Il n'y a dans la commune aucune usine ou manufacture. Un four (situé sur la garenne entre Planèze et Puy-de-Pont) fabrique des briques et des tuiles, les prix sont de 2,50 fcs le cent de tuiles et 1,25 le cent de briques, la chaux coûte 4 fcs la barrique. Il y a 6 métiers à tisser qui ne travaillent qu'une partie de l'année. Deux sabotiers fabriquent des sabots pour les seuls habitants de la commune et on ne fabrique pas de paniers. Il y a très peu de "ruches à miel" et point de vers à soie. On récolte très peu de truffes et "le propriétaire n'en profite pas". On dénombre un moulin sur l'Isle (à Planèze) avec 4 meules et 1 foulon et 4 sur le Vern (Moulin du Pont, de Villeverneix, des Cinq Ponts et de la Veyssière) qui ont chacun deux meules et un pressoir à huile.

Sur le chapitre de l'hygiène et de la santé, nous apprenons que dans l'ensemble, les habitants sont d'une assez bonne constitution. Que les aliments habituels sont la soupe, le maïs, la pomme terre et les châtaignes. Le pain est fabriqué avec du froment auquel on mélange du seigle ou des fèves pour 1/3 environ. La moitié seulement des habitants de la commune boit du vin ou de la piquette, aussi on ne compte que 4 ou 5 ivrognes. L'usage de servir du café ne s'est pas encore introduit dans les cabarets de la commune. Quand ils le peuvent, les Neuvicois font chabrol "pour leur plaisir". Le vêtement journalier des paysans est fait de toile en été et de cadis en hiver. La commune compte deux officiers de santé et une sage-femme mais aucune matrone. L'âge le plus avancé auquel les Neuvicois parviennent est 70 ans. On compte dans la commune une dizaine de pauvres qui vivent d'aumônes et leur nombre est sans augmentation. La commune ne compte pas de mendiant; mais on dénombre 20 à 30 goitreux, dont "on n'en connaît pas la cause".

La dernière série de ces questions avait pour titre " Antiquités et Curiosités", à la question, existe-t-il quelque châteaux ou quelque église en ruines, il fut répondu : "Frateau porte encore le nom de château", ce qui tente à prouver que déjà à cette date le château de Frateau était en ruines. C'est la seule question à laquelle il fut répondu à cette série.
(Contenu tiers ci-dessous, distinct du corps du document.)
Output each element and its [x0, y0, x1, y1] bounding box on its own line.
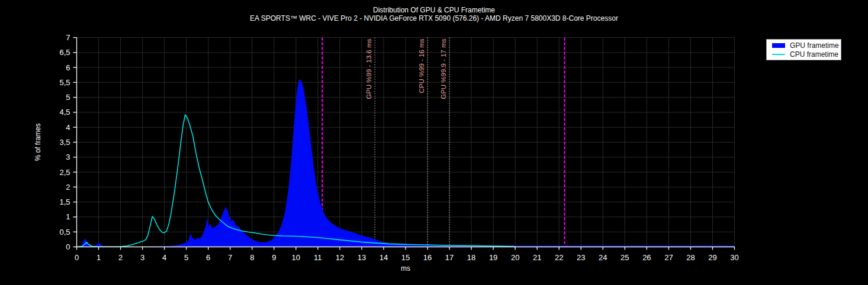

Quel crédit pouvons-nous attribuer à cette enquête pour nous faire une idée de ce qu'était Neuvic à cette époque? C'est certainement un très bon témoignage historique, mais qui ne fouille pas vraiment en détail la vie en ce temps là. Il faut constater que cette enquête ne comportait aucune question sur l'école, ni sur l'artisanat et le commerce. Pour nous situer un peu mieux dans cette période, voici quelques données statistiques: en 1804 la commune comptait 1811 habitants et à la même date le nombre des maisons du bourg était de 54. En 1836 le nombre d'habitants de la commune était de 2255 et le nombre des maisons du bourg 70. Cette augmentation de prés de 25% de la population en 32 ans s'explique en partie par l'allongement de la durée de vie qui est passé en moyenne dans le département, de 28 ans avant 1789, à un peu plus de 36 ans en 1836. Une autre statistique intéressante, c'est celle des conscrits illettrés, pour la période allant de 1833 à 1842, le canton de Neuvic se place au-dessus de la moyenne du département avec 65% d'illettrés (plusieurs cantons du nord du département comptent à cette époque, entre 80 et 94% d'illettrés).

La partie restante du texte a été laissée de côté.